Tudjman's party tried to explain its failure by the negative campaign of its opponents. It accused the victorious coalition that it had put the emphasis on the bad position of the pensioners, the unemployed and poor opportunities for the young, as well as that it had threatened the public with introduction of the value added tax (it has already become clear that this tax which will be levied as of New Year's Day, will increase the prices of food, and reduce that of fur coats and diamonds). The leading candidate on the list of the HDZ Katica Ivanisevic complained subsequently that in the region of Rijeka a climate had been created in which as she said, "the national spirit has hardly any impact, and much more care is taken about the position of the individual. This is a historical moment which the citizens have not grasped", said this chief support of the HDZ after the election defeat, showing by these words that those in power have no answer for urgent social needs other than the "national spirit".
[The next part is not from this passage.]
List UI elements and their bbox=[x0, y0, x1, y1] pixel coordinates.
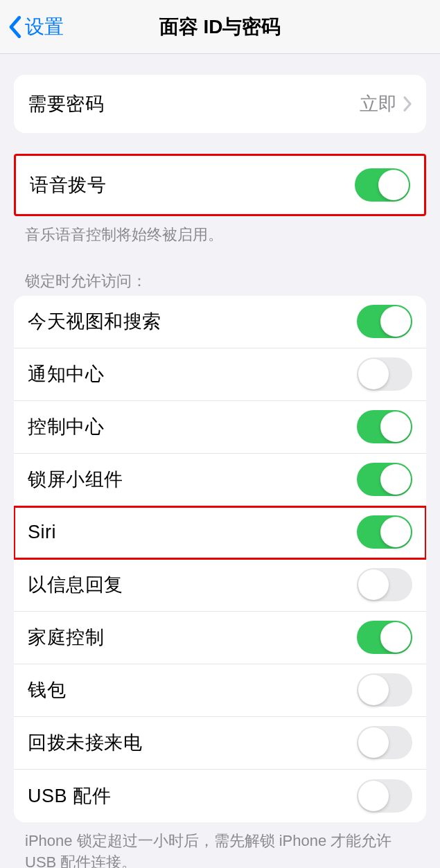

The results of the elections are also very unpleasant for the parties of the centre, primarily the Croatian Peasants' Party which has not crossed the election threshold, but also for the Croatian Social Liberal Party, which is in a great big crisis because its convention ended in chaos and scandal, so that it is practically ceasing to exist as a unique party. Political analysts announce disappearance of the political centre, which had attempted to be constituted just before these elections, and then slipping into bipolarism. The assessments say that in Croatia two large party groups will be formed - one around the HDZ and the other around the SDP. This is the alternative Croatian opposition parties are faced with nowadays. Most of them are on a descending line, and in these elections the only ones which fared well were the ones which entered the elections in cooperation with the Social Democrats.
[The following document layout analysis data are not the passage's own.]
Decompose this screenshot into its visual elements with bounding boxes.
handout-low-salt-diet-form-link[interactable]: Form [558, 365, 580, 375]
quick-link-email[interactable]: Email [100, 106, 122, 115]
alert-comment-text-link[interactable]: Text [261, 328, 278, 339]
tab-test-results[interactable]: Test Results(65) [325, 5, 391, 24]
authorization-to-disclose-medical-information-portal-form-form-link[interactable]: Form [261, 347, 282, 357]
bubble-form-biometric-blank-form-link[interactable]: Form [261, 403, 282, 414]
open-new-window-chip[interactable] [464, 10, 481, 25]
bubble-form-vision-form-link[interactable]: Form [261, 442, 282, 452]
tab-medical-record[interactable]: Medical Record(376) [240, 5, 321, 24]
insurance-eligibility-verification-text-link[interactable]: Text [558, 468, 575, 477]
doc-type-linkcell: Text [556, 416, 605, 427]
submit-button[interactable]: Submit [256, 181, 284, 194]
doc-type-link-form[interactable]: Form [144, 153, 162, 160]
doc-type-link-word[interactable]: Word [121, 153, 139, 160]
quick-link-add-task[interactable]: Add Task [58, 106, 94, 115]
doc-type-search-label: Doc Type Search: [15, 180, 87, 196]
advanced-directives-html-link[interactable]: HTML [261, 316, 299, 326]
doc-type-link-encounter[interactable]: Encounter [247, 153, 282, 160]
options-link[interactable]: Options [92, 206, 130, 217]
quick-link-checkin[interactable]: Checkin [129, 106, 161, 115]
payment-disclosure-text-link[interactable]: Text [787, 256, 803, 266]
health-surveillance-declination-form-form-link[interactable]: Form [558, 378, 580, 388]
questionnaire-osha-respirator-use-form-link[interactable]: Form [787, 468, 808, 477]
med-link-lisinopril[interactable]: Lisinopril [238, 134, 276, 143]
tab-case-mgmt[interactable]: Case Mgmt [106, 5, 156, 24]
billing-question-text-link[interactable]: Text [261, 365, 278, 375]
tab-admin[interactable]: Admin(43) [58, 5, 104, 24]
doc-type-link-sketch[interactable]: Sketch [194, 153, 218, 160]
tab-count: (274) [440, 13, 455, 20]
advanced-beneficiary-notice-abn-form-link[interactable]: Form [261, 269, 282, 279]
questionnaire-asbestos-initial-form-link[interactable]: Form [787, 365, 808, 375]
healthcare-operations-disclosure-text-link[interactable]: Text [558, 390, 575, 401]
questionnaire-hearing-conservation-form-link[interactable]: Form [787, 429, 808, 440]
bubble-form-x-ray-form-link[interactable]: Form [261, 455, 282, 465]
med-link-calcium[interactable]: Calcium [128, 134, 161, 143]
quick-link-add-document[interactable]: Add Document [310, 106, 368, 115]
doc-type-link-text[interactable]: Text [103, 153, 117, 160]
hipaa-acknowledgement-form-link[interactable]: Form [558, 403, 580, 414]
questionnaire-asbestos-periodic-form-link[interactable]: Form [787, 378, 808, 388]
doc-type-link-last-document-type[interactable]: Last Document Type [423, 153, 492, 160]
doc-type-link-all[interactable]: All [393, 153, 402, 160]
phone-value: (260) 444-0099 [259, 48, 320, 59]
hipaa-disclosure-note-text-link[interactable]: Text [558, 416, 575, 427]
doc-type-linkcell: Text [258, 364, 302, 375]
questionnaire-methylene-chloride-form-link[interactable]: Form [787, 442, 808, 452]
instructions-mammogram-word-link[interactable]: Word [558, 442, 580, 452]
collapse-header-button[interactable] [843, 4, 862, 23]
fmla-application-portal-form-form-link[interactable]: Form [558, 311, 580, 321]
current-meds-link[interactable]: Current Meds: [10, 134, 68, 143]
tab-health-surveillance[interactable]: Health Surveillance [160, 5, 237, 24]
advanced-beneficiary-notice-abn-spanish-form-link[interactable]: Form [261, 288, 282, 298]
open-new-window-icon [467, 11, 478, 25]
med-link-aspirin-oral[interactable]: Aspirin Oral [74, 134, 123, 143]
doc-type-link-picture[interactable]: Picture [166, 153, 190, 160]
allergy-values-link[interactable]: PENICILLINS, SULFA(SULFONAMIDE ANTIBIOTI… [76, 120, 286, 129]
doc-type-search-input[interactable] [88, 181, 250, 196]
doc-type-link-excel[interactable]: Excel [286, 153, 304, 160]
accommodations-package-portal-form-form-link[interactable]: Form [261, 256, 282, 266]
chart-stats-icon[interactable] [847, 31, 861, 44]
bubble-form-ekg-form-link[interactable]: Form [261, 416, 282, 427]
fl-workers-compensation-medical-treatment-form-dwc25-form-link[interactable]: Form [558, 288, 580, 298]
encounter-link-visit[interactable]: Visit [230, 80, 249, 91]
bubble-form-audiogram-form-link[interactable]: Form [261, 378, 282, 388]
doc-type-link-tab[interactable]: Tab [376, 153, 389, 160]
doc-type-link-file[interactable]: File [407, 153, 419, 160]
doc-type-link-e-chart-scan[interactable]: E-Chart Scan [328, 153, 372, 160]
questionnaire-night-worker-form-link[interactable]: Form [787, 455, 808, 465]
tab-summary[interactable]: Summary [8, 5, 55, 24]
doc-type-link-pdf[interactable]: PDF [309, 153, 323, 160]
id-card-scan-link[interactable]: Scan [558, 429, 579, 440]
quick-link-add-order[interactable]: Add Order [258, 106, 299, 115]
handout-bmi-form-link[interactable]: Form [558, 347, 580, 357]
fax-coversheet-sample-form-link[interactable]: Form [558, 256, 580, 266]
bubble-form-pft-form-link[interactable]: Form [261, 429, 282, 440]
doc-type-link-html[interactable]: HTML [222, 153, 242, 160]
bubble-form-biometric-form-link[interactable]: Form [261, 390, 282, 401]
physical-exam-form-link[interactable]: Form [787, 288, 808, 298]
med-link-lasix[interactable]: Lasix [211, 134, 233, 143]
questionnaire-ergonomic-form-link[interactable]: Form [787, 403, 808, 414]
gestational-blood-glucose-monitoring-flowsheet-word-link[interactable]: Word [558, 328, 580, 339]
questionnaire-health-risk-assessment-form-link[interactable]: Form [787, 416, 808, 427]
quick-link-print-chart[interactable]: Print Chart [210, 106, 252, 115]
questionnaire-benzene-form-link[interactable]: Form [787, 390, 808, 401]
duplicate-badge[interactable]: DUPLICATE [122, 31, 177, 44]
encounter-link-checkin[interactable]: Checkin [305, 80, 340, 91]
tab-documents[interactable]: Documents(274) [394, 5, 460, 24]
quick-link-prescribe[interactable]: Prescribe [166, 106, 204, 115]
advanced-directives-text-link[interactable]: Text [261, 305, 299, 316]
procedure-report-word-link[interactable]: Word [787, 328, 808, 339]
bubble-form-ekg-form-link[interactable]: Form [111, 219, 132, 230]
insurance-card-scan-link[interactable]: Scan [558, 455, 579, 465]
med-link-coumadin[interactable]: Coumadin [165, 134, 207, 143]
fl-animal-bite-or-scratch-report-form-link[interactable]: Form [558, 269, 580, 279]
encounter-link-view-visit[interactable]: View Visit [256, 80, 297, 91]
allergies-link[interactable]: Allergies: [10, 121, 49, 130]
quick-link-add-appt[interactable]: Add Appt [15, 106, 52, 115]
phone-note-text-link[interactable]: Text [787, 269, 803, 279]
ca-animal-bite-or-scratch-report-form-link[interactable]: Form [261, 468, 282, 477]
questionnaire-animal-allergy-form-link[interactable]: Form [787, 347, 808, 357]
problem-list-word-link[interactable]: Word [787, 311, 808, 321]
The success of the SDP cannot be explained only by the strength of this party, but also by the weakness of the others. It is a party somewhat more serious and steady than the others, but what brings votes to it in the first place is the fact that the public recognizes it as the only true and reliable alternative to the HDZ. The voters did not this time choose so much between programs of the other parties, but against the ruling one. There are those who believe that the situation reminds of that in 1990 by the voting against the current authorities. The Social Democrats have done what the opposition voters sought - they interconnected the opposition parties and had a clear stand towards the HDZ. This refers especially to Rijeka, where the first on the list of candidates Slavko Linic is in this sense a very clever and firm player with clčear views, contrary to the headquarters of this party in Zagreb, from where confusing declarations sometimes tend to arrive. (For example, on the eve of the elections, vice president of the SDP Zdravsko Tomac started publicly speculating that the opposition should assist the HDZ in democratization of the political scene. Although the ruling party has never even hinted that it had such ideas on its mind!)

Excited about its victory, the SDP is now declaring that it is in favour of as early as possible parliamentary elections. They should regularly be scheduled in two years, but there are indications that it would be quite realistic to expect them next year. Such forecasts are founded on the assessment that time obviously does not woirk in favour of the HDZ. The ruling party might hurry the elections up in order to forestall revival of the generally groggy opposition. It is assumed that a process of consolidation of the currently fragmentized opposition scene could soon begin. Assessments of the next moves of the HDZ differ. According to ones, the serious defeat which the party has just experienced could motivate its leadership for democratic changes. And it has already been said that Croatia would become a democratic country when the HDZ supplements its name with "party of democratic changes" as the former league of communists called itself after the reformist faction in it had prevailed. According to the others, the fact that the comparatively moderate party faction of the HDZ has lost in Rijeka will strengthen the radical faction of this party. And this means that the authorities could manifest even more nervousness and rigidity than before.